One only has to look at the sheer volume of scientific work to get a sense of how entwined we are with music. From the early days of Aristotle to modern day medical practice, music has been used to improve the quality of life of a countless number of people.
We spend great sums of money to keep music in our lives, equating to a 47.5 billion dollar global industry. We obsess over those who can create it, and dream about the day when we ourselves can play an instrument.
So why does this intangible obsession hold such intrinsic value? Luckily, neuroscience has begun to shed light on this mystery. It turns out that music can have drastic effects not only on your happiness but also on your actual psychical body.
Let’s start where music hits the hardest – the brain.
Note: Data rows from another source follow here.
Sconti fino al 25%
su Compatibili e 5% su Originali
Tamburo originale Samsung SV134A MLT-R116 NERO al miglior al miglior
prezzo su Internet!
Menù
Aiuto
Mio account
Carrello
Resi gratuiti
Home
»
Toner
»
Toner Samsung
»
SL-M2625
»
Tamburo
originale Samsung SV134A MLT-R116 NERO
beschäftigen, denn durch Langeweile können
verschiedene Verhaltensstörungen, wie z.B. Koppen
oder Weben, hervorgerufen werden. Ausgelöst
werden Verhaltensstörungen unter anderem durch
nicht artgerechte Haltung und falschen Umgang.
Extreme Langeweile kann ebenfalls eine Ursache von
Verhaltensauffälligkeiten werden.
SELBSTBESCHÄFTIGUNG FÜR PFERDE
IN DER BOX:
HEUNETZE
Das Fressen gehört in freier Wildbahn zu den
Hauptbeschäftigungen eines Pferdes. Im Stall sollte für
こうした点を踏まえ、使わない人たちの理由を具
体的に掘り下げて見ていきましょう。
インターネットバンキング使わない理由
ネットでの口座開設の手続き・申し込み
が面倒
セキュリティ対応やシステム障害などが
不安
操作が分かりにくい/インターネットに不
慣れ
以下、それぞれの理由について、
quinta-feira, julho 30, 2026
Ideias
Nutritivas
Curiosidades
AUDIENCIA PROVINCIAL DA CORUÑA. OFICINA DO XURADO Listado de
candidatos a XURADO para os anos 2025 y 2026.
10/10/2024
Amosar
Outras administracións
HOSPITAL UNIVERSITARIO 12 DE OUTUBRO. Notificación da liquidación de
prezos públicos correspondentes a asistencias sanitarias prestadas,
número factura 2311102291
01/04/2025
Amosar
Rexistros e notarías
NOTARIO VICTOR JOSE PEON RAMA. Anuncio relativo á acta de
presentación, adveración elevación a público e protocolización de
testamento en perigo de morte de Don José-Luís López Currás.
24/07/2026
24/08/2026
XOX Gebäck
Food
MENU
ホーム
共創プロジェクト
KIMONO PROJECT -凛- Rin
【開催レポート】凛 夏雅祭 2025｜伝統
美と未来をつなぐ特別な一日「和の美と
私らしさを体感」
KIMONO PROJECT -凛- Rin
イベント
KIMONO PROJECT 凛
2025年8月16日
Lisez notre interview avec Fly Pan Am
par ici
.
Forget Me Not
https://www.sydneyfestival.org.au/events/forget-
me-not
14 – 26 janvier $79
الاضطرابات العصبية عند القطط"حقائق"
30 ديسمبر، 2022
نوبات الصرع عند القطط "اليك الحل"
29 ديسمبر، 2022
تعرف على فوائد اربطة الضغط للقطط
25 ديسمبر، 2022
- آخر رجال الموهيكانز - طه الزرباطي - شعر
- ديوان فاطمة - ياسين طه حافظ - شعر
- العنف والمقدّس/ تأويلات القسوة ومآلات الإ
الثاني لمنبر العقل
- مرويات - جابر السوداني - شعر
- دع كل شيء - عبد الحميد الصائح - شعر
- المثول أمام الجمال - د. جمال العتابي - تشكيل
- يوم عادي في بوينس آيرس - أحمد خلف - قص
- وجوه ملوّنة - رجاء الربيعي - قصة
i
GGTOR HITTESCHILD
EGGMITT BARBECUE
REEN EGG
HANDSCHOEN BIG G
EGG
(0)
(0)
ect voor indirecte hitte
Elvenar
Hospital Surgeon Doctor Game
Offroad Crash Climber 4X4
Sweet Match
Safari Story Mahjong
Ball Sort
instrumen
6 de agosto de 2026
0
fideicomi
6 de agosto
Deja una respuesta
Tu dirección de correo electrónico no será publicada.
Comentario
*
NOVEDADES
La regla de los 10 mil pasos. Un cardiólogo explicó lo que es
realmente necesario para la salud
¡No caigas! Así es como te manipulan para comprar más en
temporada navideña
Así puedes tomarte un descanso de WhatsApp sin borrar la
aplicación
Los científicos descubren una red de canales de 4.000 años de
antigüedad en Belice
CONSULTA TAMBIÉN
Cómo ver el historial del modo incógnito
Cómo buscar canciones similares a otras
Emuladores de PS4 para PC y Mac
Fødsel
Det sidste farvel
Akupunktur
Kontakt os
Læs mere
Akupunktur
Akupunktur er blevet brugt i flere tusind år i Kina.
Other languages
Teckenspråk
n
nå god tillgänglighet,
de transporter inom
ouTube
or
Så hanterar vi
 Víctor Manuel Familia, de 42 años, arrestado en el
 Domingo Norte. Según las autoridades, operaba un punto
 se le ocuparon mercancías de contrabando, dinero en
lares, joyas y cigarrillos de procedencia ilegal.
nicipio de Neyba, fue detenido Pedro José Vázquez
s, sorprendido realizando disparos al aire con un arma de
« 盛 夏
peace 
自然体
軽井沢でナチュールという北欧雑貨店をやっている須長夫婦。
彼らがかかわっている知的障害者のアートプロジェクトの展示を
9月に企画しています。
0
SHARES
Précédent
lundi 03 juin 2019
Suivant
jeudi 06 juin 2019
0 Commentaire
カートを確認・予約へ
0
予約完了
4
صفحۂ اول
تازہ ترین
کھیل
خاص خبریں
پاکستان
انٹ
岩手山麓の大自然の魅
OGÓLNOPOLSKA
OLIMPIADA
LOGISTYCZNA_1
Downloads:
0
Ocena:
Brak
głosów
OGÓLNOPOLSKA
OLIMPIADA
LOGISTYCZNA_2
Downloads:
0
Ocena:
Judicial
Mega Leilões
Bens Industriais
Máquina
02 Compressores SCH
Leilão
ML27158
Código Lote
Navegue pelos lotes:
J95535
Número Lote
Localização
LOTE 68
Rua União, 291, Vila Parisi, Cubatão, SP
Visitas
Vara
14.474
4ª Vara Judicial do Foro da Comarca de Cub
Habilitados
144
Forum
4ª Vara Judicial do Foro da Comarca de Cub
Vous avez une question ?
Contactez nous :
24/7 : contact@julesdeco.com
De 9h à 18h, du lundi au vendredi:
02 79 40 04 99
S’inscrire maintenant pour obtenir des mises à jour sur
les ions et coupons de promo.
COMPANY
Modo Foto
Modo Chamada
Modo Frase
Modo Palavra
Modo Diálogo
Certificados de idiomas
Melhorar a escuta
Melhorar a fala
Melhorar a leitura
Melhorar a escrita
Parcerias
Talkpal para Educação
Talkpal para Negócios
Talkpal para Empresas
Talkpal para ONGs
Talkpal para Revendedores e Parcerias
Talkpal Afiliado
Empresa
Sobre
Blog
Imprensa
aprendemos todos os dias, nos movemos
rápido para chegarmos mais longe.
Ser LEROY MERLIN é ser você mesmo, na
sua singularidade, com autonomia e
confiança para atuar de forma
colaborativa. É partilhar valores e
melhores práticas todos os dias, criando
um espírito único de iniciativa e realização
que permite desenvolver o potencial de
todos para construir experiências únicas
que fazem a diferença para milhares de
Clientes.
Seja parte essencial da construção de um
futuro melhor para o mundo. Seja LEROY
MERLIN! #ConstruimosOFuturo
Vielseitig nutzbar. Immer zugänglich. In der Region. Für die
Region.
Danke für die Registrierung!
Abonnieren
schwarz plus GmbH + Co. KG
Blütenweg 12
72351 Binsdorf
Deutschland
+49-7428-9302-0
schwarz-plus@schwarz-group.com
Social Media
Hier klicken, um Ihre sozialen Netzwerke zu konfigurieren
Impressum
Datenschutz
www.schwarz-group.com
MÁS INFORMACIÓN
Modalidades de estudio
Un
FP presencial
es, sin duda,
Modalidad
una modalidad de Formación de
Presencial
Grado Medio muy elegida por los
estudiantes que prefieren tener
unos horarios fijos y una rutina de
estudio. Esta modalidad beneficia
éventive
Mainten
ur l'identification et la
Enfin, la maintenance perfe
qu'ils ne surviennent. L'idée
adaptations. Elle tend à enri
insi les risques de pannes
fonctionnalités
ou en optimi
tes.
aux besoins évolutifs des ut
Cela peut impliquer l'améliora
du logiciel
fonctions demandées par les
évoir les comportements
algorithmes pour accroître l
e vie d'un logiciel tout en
How Music Shapes Your Brain
In the last few decades, neuroscientists have made drastic discoveries regarding the inner workings of our brain. This has been made possible by new scanning technology such as fMRI and PET scanners. These machines provide the means to poke and prod the brain and and record what happens.
For instance, subjects were given specific tasks such as reading or math problems. Once hooked up to these scanners, scientists were able to see what areas of the brain were most active as well as the magnitude of brain activity for each task.
Interestingly, there was one activity that stood out from the others:
- You guessed it – music.
When the subjects were given a piece of music to listen to multiple areas of the brain lit up simultaneously. The subjects had to process the music, interpret meaning, distinguish melody and rhythm, and then recombine these parts into an experience they can interpret.
Our brains have to crunch and process all of this data, in parallel, without the work of our active conscious.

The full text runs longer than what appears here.